3. The fitting control method according to claim 2, characterized in that, after the step of correcting the workpiece in the fitting assembly based on the deviation amount, the method further comprises:

selecting any assembly component as a reference assembly component;

according to the theoretical coordinate positions of theoretical operation points on the working paths respectively corresponding to the reference assembly component and the non-reference assembly component in the pixel coordinate system, controlling the reference assembly component and the non-reference assembly component to carry out assembly, and obtaining second actual operation points respectively corresponding to the reference assembly component and the non-reference assembly component;

Acquiring second actual coordinate positions of the second actual working points corresponding to the reference assembly component and the non-reference assembly component in the pixel coordinate system by adopting the vision camera;

and determining the offset of each assembly component according to the second actual coordinate position and the theoretical coordinate position respectively corresponding to the reference assembly component and the non-reference assembly component, wherein the offset of each reference assembly component in each assembly component is 0.

4. The assembly control method according to claim 3, wherein the step of controlling the assembly component to be assembled based on the standard sub-job control data comprises:

and controlling the assembly components to be assembled based on the standard sub-operation control data and the offset of each assembly component.

5. The assembly control method of claim 4, wherein the step of generating standard sub-job control data based on the standard sub-job path comprises:

converting the standard sub-operation path into a standard sub-operation lattice image;

and generating the standard sub-job control data according to the control content of each standard pixel point in the standard sub-job dot matrix image.

6. The assembly control method of claim 5, wherein after the step of generating standard sub-job control data based on the standard sub-job path, the method further comprises:

acquiring historical coordinate positions of each historical pixel point in the historical operation dot matrix image in the pixel coordinate system by adopting a visual camera;

converting the historical coordinate position into a historical workpiece coordinate position in the workpiece coordinate system according to the preset pixel-workpiece coordinate conversion relation;

and determining an offset correction amount and a rotation correction amount according to the preset workpiece coordinate positions of the historical pixel points in the workpiece coordinate system and the historical workpiece coordinate positions.

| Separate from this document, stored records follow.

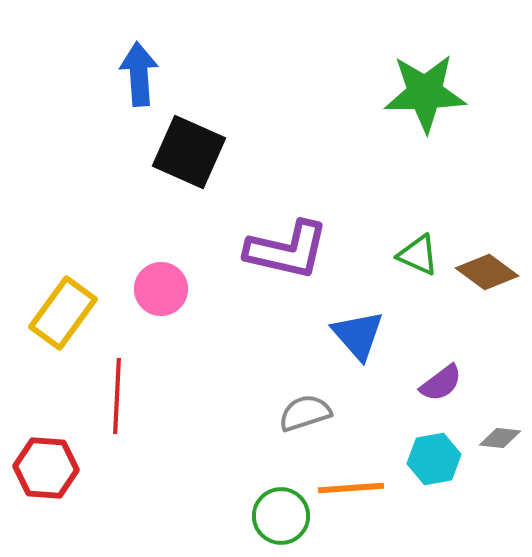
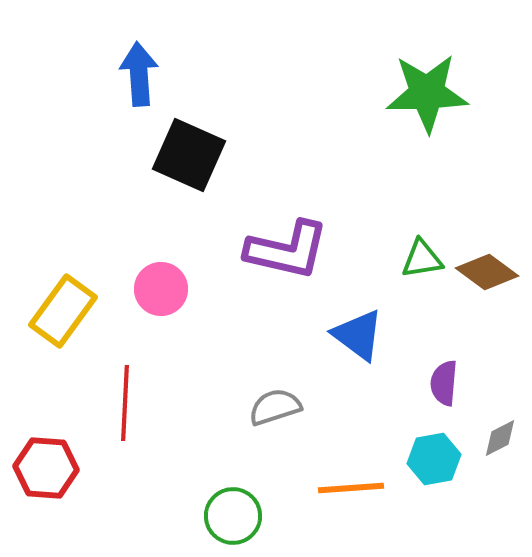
green star: moved 2 px right
black square: moved 3 px down
green triangle: moved 4 px right, 4 px down; rotated 33 degrees counterclockwise
yellow rectangle: moved 2 px up
blue triangle: rotated 12 degrees counterclockwise
purple semicircle: moved 3 px right; rotated 132 degrees clockwise
red line: moved 8 px right, 7 px down
gray semicircle: moved 30 px left, 6 px up
gray diamond: rotated 33 degrees counterclockwise
green circle: moved 48 px left
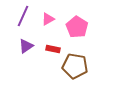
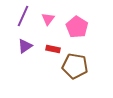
pink triangle: rotated 24 degrees counterclockwise
purple triangle: moved 1 px left
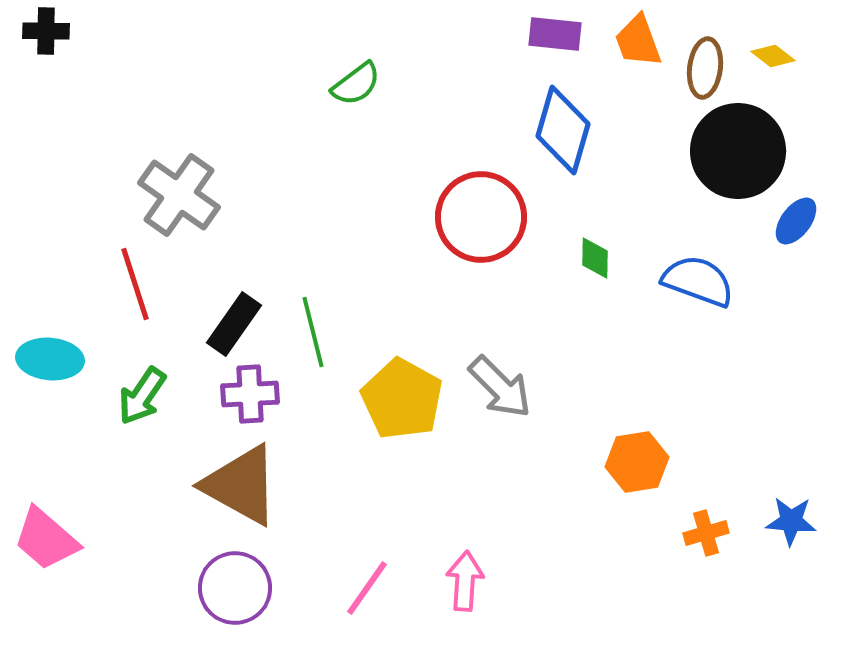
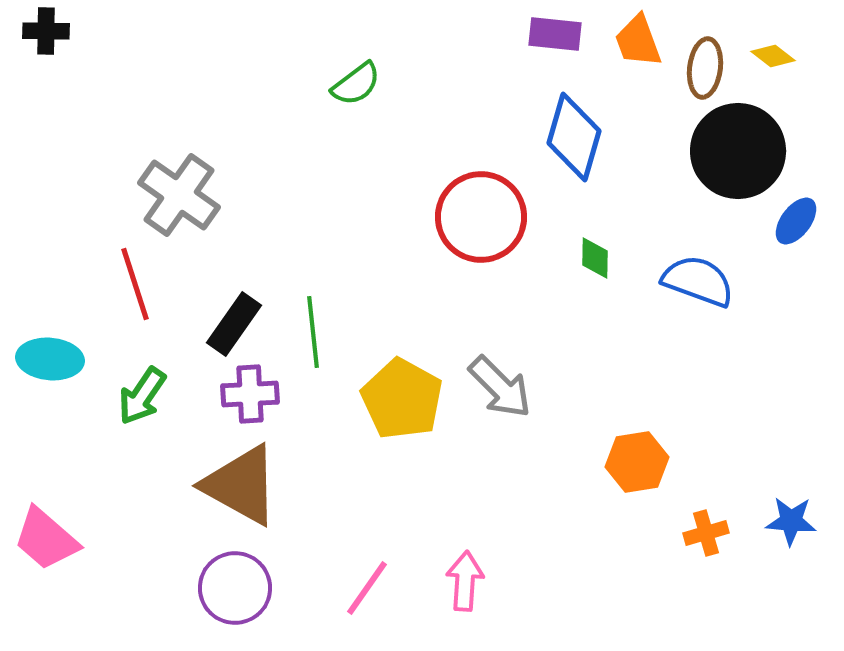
blue diamond: moved 11 px right, 7 px down
green line: rotated 8 degrees clockwise
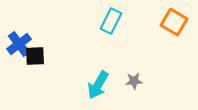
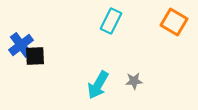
blue cross: moved 2 px right, 1 px down
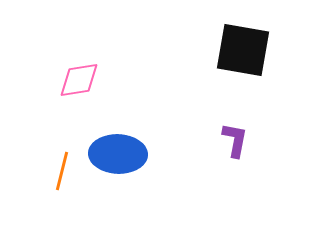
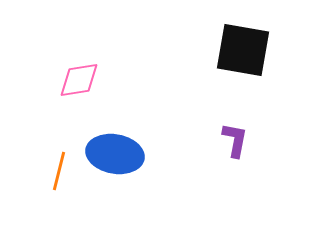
blue ellipse: moved 3 px left; rotated 8 degrees clockwise
orange line: moved 3 px left
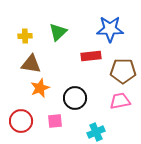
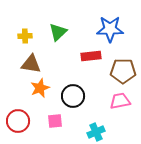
black circle: moved 2 px left, 2 px up
red circle: moved 3 px left
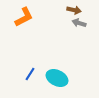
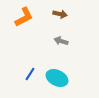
brown arrow: moved 14 px left, 4 px down
gray arrow: moved 18 px left, 18 px down
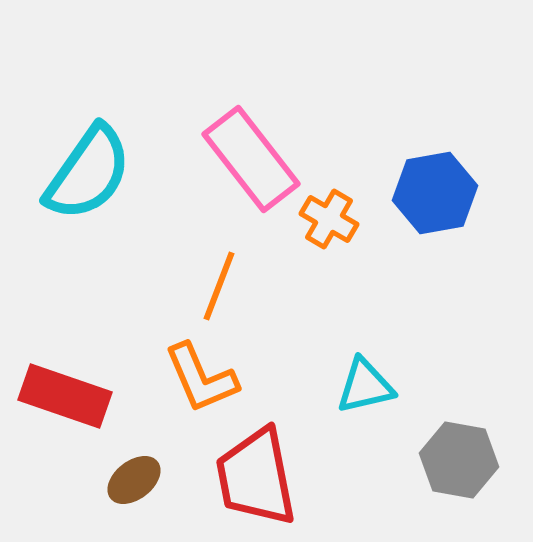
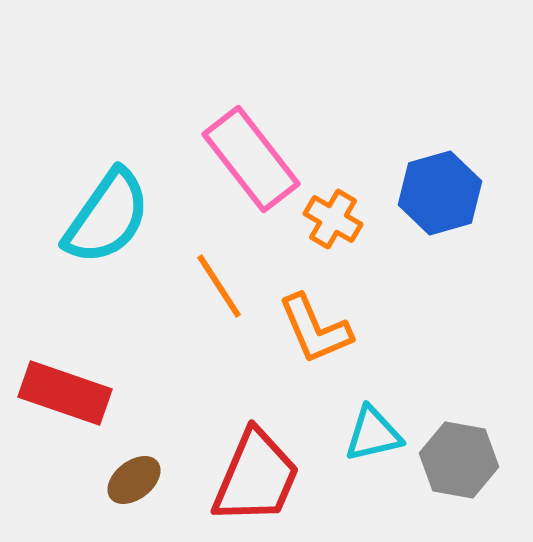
cyan semicircle: moved 19 px right, 44 px down
blue hexagon: moved 5 px right; rotated 6 degrees counterclockwise
orange cross: moved 4 px right
orange line: rotated 54 degrees counterclockwise
orange L-shape: moved 114 px right, 49 px up
cyan triangle: moved 8 px right, 48 px down
red rectangle: moved 3 px up
red trapezoid: rotated 146 degrees counterclockwise
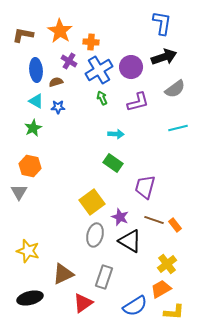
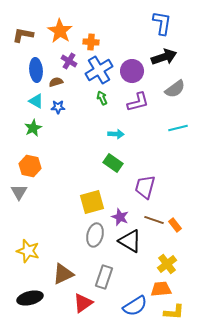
purple circle: moved 1 px right, 4 px down
yellow square: rotated 20 degrees clockwise
orange trapezoid: rotated 25 degrees clockwise
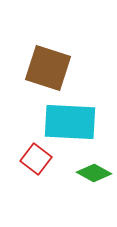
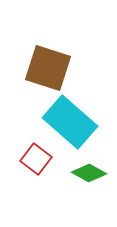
cyan rectangle: rotated 38 degrees clockwise
green diamond: moved 5 px left
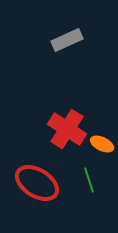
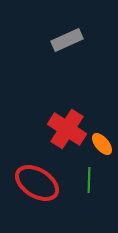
orange ellipse: rotated 25 degrees clockwise
green line: rotated 20 degrees clockwise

7. The assembly control method of claim 6, wherein the step of controlling the assembly of the assembly components based on the standard sub-job control data and the offset of each of the assembly components comprises:

correcting the standard sub-job control data by the offset correction amount and the rotation correction amount;

and controlling the assembly equipment to assemble based on the corrected standard sub-operation control data and the offset of each assembly component.

8. The assembly control method according to claim 7, wherein after the step of controlling the assembly component to be assembled based on the standard sub-job control data, the method further comprises:

if detecting that the assembly component is assembled based on the standard sub-operation control data and has errors in an implementation operation path, acquiring an error value of the assembly component through a sensor arranged in the assembly component;

and determining a fault point of the assembly component according to the error value.

9. An assembly apparatus, the assembly apparatus comprising: memory, a processor and a computer processing program stored on the memory and executable on the processor, the processor implementing the steps of the assembly control method according to any one of claims 1 to 8 when the computer processing program is executed.

10. A computer-readable storage medium, characterized in that the computer-readable storage medium has stored thereon a computer program which, when executed by a processor, implements the steps of the assembly control method of any one of claims 1 to 8.